Download or read book The Dread Plague and the Cow Killers written by Thomas Rath and published by Cambridge University Press. This book was released on 2022-08-25 with total page 267 pages. Available in PDF, EPUB and Kindle. Book excerpt: Between 1947 and 1954, the Mexican and US governments waged a massive campaign against a devastating livestock plague, aftosa or foot-and-mouth disease.
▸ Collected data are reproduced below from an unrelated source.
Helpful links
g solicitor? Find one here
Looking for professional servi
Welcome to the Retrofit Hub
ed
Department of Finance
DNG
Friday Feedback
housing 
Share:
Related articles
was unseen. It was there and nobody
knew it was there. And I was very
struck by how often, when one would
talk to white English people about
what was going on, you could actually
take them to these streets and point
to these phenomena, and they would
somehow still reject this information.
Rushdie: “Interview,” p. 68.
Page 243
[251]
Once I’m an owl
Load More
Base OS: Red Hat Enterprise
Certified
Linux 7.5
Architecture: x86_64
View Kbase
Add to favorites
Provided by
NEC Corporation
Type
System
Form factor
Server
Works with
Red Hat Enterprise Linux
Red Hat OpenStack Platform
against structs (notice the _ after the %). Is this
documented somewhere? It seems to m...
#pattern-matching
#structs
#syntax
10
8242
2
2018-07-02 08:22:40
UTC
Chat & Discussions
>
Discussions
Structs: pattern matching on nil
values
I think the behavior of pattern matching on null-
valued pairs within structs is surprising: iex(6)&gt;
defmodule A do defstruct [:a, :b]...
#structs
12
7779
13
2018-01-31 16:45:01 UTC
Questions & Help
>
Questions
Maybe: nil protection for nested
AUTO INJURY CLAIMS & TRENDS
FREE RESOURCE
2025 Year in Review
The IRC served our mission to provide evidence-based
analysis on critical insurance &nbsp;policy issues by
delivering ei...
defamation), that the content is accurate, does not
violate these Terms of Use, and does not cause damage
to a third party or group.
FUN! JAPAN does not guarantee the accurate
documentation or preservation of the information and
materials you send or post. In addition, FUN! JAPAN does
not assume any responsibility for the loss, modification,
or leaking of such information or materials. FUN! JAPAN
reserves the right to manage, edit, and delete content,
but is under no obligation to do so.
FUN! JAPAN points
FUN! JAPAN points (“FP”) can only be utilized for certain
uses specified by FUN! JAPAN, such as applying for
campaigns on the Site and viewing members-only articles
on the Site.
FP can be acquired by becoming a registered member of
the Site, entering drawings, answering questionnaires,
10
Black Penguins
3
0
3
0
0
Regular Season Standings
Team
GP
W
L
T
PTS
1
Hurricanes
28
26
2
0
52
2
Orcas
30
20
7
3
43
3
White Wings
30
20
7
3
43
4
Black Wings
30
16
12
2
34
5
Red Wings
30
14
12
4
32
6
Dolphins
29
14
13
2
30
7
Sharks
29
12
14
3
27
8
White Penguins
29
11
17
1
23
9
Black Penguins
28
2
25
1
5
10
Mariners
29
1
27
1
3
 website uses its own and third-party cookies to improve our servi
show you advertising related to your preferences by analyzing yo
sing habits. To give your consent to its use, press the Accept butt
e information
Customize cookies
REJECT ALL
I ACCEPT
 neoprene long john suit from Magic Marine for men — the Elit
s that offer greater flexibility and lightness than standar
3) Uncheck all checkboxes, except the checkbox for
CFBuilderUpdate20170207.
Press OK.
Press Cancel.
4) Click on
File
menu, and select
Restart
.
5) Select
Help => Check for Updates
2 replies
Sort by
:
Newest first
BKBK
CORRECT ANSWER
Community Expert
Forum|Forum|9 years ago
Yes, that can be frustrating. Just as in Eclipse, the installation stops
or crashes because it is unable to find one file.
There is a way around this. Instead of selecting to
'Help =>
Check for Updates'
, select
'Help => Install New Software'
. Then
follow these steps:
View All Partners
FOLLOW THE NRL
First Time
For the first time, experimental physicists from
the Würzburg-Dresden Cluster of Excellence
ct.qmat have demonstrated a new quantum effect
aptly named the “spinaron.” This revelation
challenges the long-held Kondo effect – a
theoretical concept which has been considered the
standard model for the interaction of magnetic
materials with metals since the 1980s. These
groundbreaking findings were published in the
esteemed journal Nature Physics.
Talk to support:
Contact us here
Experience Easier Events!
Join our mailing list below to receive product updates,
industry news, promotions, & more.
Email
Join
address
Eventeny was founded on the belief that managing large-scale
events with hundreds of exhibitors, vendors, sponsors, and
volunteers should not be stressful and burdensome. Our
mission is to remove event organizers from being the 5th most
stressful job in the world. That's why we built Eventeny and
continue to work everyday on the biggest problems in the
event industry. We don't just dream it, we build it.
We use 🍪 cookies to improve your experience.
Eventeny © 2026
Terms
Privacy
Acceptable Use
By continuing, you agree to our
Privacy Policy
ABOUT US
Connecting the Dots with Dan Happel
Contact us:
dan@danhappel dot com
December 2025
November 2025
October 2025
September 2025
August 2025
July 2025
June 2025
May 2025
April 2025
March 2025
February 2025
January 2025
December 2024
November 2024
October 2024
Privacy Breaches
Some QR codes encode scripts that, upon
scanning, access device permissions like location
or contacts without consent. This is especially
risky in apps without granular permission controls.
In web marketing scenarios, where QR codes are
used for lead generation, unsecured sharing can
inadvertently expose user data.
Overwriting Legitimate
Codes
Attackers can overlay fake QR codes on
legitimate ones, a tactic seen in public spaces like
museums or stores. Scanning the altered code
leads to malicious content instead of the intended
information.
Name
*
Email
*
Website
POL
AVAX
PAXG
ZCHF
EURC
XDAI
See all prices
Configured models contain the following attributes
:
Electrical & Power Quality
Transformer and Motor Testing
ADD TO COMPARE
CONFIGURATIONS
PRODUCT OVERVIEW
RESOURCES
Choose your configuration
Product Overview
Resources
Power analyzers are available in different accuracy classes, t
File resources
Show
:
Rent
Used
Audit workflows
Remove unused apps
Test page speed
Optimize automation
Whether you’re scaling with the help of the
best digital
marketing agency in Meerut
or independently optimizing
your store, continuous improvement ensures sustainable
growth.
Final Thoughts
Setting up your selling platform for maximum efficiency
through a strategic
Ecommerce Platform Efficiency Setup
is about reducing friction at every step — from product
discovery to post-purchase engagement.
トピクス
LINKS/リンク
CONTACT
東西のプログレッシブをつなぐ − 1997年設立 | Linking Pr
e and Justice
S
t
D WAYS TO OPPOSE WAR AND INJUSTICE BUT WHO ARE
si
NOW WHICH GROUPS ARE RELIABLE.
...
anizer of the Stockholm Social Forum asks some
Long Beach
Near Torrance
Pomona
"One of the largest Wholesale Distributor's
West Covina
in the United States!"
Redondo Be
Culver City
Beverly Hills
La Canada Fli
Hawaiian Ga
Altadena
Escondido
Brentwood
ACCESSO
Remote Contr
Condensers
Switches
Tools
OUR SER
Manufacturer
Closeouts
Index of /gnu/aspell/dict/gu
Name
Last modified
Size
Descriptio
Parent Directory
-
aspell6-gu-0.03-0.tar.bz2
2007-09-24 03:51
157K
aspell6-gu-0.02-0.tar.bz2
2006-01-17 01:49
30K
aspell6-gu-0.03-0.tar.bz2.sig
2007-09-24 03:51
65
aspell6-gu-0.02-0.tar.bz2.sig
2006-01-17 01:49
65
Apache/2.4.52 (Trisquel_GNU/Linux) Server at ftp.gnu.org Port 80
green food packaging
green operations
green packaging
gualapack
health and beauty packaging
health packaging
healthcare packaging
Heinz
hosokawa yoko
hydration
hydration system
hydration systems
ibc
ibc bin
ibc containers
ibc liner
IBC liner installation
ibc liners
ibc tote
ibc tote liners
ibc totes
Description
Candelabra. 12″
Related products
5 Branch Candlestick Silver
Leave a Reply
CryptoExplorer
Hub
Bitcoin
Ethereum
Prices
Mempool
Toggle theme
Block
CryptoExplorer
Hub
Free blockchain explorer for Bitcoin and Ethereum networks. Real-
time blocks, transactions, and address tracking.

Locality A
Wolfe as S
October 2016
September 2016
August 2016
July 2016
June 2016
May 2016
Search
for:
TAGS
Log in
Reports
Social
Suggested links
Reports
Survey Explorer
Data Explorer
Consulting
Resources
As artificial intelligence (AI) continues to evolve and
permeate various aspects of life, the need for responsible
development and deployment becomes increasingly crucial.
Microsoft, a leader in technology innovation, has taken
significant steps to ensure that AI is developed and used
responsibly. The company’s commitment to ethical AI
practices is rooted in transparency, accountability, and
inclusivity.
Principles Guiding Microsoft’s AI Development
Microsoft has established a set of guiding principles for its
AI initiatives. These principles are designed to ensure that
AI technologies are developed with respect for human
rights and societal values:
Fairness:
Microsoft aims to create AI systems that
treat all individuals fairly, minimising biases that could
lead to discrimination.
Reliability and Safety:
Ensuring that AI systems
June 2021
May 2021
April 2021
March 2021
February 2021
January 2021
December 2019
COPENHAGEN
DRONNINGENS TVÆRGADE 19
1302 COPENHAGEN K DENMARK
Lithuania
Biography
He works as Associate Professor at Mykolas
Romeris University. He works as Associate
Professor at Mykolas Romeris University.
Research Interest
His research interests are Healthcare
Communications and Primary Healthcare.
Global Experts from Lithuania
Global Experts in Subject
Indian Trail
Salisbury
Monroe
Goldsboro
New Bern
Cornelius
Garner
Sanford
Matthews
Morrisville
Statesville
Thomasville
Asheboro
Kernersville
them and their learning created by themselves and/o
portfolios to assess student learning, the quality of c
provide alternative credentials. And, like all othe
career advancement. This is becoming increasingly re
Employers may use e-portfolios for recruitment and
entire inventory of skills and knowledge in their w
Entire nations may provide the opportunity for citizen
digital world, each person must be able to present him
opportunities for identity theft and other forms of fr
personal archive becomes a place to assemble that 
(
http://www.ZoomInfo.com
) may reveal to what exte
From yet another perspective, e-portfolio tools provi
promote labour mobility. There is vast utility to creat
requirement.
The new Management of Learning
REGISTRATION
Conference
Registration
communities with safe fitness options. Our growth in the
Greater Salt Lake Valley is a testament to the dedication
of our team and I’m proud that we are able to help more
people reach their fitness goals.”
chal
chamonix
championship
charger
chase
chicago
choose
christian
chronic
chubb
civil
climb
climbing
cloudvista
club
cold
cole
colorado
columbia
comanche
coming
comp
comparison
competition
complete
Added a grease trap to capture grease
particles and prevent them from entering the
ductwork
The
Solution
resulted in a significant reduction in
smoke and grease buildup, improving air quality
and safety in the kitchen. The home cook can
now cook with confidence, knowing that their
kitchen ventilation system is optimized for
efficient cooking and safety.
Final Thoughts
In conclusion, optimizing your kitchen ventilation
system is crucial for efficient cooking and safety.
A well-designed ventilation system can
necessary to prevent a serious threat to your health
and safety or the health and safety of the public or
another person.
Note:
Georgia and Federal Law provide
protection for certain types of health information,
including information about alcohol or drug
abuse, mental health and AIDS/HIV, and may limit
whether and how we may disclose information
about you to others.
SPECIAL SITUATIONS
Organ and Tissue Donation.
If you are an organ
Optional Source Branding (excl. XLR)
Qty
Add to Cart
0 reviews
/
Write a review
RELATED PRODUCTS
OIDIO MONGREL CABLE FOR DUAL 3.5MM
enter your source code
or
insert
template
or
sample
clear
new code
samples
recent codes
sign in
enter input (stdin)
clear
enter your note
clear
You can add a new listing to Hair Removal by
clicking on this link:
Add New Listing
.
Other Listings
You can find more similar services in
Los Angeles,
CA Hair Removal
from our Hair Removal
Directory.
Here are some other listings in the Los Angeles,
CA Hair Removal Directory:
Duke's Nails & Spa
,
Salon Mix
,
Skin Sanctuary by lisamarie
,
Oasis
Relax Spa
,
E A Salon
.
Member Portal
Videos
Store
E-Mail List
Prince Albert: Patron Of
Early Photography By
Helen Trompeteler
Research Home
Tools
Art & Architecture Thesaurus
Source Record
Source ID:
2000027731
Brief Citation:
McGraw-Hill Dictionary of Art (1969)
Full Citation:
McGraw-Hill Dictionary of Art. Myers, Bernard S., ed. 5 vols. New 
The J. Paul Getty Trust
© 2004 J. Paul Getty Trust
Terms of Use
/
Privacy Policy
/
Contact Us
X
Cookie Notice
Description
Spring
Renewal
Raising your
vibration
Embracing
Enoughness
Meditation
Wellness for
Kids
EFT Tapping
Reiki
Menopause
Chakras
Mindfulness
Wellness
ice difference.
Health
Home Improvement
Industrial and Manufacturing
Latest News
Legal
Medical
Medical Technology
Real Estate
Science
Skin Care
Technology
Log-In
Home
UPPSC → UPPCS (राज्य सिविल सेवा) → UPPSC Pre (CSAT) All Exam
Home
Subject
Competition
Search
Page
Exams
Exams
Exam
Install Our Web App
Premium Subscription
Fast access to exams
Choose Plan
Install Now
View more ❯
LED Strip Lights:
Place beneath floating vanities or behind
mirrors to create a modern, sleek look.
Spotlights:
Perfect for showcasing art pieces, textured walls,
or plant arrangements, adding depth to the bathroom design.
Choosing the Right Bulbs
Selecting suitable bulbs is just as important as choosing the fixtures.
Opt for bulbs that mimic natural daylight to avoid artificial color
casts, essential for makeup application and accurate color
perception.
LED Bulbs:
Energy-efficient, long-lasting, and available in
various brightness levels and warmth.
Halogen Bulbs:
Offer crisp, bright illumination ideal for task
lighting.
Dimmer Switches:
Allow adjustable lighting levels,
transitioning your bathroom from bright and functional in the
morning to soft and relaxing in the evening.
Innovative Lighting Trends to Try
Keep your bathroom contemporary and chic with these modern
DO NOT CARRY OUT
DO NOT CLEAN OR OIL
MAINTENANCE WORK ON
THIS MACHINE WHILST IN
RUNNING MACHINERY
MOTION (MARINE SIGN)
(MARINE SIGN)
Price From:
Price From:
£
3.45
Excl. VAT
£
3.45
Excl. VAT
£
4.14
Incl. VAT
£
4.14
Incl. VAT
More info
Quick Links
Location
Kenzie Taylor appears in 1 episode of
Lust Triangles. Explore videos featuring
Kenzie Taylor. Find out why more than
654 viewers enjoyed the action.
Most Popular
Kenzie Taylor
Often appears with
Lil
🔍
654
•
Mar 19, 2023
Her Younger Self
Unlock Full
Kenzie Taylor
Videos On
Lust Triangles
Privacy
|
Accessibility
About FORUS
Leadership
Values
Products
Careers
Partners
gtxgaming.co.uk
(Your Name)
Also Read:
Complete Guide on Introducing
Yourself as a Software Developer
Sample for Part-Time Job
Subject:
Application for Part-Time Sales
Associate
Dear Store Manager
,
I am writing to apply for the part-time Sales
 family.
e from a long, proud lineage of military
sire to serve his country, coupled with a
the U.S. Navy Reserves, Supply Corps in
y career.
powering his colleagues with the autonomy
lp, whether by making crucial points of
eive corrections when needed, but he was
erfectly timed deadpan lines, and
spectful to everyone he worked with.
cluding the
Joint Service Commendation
Absorbing over half of US economic aid to Latin America and involving thousands of veterinarians and ranchers from both countries, battalions of Mexican troops, and scientists from Europe and the Americas, the campaign against aftosa was unprecedented in size. Despite daunting obstacles and entrenched opposition, it successfully eradicated the virus in Mexico, and reshaped policies, institutions, and knowledge around the world. Using untapped sources from local, national, and international archives, Thomas Rath provides a comprehensive history of this campaign, the forces that shaped it – from presidents to peasants, scientists to journalists, pistoleros to priests, mountains to mules – and the complicated legacy it left. More broadly, it uses the campaign to explore the formation of the Mexican state, changing ideas of development and security, and the history of human–animal relations.
Download or read book A Silver River in a Silver World written by David Freeman and published by Cambridge University Press. This book was released on 2020-04-30 with total page 241 pages. Available in PDF, EPUB and Kindle. Book excerpt: Drawing on a wide and rich array of sources, this book explores the nature and extent of Dutch trade and commerce in the Río de la Plata during three decades of the least-studied century (1650–1750) of Spain's rule in the Americas. In doing so, it raises important questions about trade in colonial South America and how it was impacted by the Dutch, suggesting that these transactions were carried out within the confines of the law, contradicting common beliefs among scholars that this trading was not regulated. The book contributes to a growing literature on contraband trade, administration, networks, and corruption while challenging narratives of exclusively Spanish influence on the Americas.